The Texas Department of Agriculture adopted the new guidelines in March to address what it called a “crisis” and “alarming rates” of diet-related disease in school-age children. More than 35 percent of Texas schoolchildren are overweight or obese.

Beverly Boyd, spokesperson for the department, said Texas goes further than any other state and the federal government in limiting the grams of fat and sugar that students can consume in a school day, downsizing portions of chips, cookies and other treats and restricting vending machines.

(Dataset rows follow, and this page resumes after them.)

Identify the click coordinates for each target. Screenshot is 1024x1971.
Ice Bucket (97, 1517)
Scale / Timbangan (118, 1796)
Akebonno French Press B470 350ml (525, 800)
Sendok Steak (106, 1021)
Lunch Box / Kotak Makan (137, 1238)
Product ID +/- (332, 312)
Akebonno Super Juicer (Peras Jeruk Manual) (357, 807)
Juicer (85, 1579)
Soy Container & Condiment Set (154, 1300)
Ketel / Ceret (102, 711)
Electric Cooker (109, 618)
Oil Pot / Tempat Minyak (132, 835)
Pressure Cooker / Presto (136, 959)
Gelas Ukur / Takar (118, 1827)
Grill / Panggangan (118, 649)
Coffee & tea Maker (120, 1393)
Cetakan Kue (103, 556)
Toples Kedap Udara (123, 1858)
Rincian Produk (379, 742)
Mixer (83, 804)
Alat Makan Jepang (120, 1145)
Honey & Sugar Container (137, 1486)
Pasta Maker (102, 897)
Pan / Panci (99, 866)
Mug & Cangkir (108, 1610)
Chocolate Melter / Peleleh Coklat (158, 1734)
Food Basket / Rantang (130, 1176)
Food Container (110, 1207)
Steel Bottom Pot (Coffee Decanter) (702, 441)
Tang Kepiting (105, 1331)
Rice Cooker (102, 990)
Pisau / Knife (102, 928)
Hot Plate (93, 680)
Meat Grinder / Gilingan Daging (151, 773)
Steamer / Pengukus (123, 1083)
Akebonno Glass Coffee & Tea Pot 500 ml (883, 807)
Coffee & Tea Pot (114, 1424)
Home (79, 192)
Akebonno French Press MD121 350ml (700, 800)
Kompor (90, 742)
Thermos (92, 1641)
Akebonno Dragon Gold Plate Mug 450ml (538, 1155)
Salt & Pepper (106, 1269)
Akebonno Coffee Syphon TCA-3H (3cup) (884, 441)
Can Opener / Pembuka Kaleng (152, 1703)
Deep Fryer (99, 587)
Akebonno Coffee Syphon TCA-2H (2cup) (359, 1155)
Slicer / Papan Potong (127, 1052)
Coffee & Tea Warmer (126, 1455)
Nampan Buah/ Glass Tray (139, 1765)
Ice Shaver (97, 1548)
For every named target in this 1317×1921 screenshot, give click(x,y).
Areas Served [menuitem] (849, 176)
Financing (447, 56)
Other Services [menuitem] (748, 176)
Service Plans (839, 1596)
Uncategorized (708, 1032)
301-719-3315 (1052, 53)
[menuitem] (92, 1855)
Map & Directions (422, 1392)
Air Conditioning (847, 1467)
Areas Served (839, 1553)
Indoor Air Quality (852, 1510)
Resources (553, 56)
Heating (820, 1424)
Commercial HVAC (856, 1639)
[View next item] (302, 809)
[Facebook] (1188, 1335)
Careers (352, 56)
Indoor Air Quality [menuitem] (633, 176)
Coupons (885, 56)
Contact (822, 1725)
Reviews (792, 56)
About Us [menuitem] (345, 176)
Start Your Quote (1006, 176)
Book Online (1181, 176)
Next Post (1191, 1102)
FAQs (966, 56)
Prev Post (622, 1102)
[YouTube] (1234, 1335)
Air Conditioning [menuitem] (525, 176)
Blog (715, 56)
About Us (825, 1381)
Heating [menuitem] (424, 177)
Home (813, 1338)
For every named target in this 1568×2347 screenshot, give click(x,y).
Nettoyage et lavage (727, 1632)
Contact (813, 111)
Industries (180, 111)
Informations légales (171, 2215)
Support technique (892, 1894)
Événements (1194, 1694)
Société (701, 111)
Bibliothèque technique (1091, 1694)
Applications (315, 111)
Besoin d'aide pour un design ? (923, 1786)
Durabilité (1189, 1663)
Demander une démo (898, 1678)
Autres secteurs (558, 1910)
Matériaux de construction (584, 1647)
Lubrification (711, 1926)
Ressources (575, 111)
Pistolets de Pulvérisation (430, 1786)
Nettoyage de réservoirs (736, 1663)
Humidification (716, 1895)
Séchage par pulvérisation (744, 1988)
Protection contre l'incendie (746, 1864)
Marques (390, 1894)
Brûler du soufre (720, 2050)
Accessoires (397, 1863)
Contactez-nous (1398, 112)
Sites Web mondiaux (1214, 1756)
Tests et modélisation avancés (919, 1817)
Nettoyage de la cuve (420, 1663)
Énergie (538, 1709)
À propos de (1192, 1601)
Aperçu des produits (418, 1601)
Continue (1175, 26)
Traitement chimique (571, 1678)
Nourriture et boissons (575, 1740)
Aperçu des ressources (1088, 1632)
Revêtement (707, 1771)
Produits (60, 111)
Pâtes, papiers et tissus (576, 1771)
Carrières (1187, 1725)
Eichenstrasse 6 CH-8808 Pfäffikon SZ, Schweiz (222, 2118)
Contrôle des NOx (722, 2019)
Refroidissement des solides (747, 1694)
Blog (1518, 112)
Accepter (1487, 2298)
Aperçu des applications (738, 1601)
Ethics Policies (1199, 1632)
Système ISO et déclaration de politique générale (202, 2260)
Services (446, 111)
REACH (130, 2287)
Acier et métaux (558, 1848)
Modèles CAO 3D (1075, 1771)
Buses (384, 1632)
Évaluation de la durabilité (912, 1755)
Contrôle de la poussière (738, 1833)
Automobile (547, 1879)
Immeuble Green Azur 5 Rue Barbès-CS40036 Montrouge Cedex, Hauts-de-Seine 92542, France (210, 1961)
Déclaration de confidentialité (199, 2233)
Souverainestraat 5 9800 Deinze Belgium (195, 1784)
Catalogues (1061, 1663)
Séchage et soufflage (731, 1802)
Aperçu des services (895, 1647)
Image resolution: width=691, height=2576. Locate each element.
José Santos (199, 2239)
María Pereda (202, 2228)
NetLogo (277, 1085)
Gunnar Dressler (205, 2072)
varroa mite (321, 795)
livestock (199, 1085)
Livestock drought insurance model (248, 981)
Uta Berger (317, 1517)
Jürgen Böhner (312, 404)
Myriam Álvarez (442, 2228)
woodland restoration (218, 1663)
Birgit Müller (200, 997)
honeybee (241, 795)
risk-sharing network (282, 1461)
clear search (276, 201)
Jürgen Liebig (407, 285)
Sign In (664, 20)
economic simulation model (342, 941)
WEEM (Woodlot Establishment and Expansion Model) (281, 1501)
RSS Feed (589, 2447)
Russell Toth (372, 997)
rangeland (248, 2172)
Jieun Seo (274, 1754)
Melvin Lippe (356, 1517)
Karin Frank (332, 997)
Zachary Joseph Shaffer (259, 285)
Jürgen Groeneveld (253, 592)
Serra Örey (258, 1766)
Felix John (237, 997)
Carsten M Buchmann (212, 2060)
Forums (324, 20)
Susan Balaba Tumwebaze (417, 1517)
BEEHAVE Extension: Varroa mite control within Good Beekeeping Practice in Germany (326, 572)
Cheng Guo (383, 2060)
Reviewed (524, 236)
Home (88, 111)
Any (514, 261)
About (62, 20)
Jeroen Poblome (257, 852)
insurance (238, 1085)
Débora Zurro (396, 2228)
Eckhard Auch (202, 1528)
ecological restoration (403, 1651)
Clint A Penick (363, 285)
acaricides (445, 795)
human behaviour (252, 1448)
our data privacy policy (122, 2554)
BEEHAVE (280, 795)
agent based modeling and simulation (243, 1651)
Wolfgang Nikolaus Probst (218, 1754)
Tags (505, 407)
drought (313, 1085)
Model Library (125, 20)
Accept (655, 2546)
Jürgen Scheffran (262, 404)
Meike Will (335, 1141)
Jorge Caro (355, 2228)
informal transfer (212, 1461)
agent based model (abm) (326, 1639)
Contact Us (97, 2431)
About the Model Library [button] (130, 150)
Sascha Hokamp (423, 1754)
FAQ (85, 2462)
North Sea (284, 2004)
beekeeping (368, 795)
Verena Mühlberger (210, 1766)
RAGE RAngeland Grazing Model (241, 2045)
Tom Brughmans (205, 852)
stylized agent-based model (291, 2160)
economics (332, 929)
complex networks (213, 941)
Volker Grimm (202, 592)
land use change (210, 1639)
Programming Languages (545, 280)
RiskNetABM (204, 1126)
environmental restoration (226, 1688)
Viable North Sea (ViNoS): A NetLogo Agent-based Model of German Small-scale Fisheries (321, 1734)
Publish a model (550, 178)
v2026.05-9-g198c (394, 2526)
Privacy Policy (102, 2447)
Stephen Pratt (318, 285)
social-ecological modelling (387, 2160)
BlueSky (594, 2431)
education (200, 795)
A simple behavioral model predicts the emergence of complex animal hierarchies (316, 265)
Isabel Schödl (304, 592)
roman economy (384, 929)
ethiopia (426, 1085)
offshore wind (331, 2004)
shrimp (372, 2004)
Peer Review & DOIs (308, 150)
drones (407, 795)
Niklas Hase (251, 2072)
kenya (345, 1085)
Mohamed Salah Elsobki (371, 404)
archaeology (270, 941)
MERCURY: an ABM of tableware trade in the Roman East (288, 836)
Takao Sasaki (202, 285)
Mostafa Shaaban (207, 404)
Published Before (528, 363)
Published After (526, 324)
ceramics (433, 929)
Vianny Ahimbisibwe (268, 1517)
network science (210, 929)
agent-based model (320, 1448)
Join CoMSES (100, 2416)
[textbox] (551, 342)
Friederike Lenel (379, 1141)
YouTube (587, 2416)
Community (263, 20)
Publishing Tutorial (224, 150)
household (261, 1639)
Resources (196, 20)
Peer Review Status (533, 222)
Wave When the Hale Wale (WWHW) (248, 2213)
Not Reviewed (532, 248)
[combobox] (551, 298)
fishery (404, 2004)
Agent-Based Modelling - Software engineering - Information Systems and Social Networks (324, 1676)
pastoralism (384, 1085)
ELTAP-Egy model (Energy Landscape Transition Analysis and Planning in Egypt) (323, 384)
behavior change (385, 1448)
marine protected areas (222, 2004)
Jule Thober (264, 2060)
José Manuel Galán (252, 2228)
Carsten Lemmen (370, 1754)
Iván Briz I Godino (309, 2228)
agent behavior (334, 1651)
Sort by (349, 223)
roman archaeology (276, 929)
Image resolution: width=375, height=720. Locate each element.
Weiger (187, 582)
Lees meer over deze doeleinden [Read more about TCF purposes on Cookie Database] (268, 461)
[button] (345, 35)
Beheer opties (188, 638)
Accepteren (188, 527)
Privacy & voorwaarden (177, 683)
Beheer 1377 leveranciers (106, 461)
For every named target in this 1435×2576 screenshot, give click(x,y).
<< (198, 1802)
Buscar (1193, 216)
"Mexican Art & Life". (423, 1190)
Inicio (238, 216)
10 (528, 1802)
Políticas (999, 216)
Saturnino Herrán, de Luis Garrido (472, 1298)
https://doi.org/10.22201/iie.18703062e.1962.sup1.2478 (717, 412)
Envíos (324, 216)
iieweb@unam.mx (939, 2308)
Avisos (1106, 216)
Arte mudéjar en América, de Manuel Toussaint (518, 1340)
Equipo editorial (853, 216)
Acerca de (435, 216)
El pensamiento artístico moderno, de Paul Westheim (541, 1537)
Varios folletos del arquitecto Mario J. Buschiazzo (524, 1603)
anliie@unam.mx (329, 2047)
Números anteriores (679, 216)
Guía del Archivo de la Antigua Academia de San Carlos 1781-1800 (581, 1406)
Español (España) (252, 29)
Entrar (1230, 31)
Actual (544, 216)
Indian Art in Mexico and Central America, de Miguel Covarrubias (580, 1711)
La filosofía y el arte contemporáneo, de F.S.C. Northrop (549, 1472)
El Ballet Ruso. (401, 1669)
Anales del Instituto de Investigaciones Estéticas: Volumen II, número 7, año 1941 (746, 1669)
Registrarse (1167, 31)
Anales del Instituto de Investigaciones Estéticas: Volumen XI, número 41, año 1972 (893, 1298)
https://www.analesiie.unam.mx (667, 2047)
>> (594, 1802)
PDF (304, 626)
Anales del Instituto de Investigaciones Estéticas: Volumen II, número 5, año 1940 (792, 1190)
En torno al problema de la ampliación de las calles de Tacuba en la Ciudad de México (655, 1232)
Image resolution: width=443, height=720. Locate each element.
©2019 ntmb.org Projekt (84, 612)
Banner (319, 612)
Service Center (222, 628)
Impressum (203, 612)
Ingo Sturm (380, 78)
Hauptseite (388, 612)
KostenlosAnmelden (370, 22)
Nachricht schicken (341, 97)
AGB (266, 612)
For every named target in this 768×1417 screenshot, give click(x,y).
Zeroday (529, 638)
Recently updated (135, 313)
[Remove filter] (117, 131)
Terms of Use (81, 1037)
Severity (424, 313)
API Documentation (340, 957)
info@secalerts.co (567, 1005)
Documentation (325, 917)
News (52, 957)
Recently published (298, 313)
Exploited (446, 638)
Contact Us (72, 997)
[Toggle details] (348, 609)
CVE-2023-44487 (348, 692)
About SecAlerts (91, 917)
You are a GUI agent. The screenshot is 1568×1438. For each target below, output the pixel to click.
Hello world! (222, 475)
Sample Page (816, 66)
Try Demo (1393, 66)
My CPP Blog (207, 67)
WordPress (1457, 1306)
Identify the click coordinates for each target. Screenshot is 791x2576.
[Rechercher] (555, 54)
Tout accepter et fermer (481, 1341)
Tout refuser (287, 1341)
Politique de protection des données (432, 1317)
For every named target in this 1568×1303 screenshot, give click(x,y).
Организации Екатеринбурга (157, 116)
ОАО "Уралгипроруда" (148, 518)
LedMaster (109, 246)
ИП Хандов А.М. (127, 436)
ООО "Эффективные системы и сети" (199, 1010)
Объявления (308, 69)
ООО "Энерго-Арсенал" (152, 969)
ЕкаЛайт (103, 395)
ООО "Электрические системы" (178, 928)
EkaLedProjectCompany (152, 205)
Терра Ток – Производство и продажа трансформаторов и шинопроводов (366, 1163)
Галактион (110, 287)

California in 2001 was the first to take steps to rid elementary schools of candy and soda vending machines, but the law still is not strictly enforced in all schools.

More than 28 states currently are considering legislation to attack obesity in children by banning sugary foods and soft drinks from vending machines in elementary schools, increasing physical activity or educating children on nutrition.

The Kentucky House passed abill in January that would replace junk food in school vending machines with healthier alternatives such as pretzels, crackers, nuts, milk, juice and water. The measure now goes to the Senate.

“What is going to turn lawmakers’ heads is when they see a dollar sign for obesity costs for the state. Once they see this, they will start implementing programs into elementary schools,” said Charlotte Postlewaite, a lead education policy analyst for The Council of State Governments.

Arkansas is one state that is using its tax authority to staunch unhealthy consumption, much like imposing taxes on cigarettes to curb smoking. It collects two cents per soft drink can and raises more than $40 million a year to help finance its state portion of Medicaid expenses. More and more states are considering such taxes to finance obesity and nutrition programs, the NGA study said.

Besides Huckabee in Arkansas, governors in Colorado and South Carolina also are leading their citizenry to battle the bulge through more physical activity.

In 2002, Republican Gov. Bill Owens and the Colorado Legislature launched “Colorado on the Move,” a statewide initiative that concentrates on two main goals: walking an extra 2,000 steps a day and eating 100 fewer calories a day. With more than 200,000 members, it has participants in schools, workplaces and communities.

“The state legislators were one of the first groups of people to take part in this program,” said Mary Barry, a faculty member at the University of Colorado Health Sciences Center.

Colorado’s idea spread to the 50 states in 2003. Now, “America on the Move” plans to reach one million people by year’s end and five million people within the next three years.

South Carolina Gov. Mark Sanford (R) is fighting obesity in his state by starting the “Family Fitness Challenge” with a cross-state bike ride that he and his family will do in May. He is challenging South Carolinians to come out and bike, run or walk with him for any part of the 160-mile bike ride over three days. His purpose is to encourage residents to make more healthy selections in their daily lives.

Florida Gov. Jeb Bush (R) created a task force in October 2003 to make recommendations on how to lower obesity rates. More than half of Florida’s adults are overweight or obese, and without proper measures placed in schools, government officials fear that number will rise.

State legislatures also are being asked to grapple with obesity through the issue of whether consumers should be able to sue fast-food restaurants for making them fat. In June 2003, Louisiana became the first state to ban court actions blaming the food industry for causing adults and children to be overweight. Utah passed similar legislation this month, and at least 17 states have pending legislation that would block lawsuits, such as the one filed and thrown out in New York in 2003 against McDonald’s.

Bills in Arizona, California, Colorado, Florida, Georgia, Idaho, Illinois, Kentucky, Mississippi, Missouri, Nebraska, New Hampshire, Ohio, Pennsylvania, South Dakota, Tennessee and Washington are designed to keep consumers whose eating habits make them fat from fattening their wallets by suing fast-food places.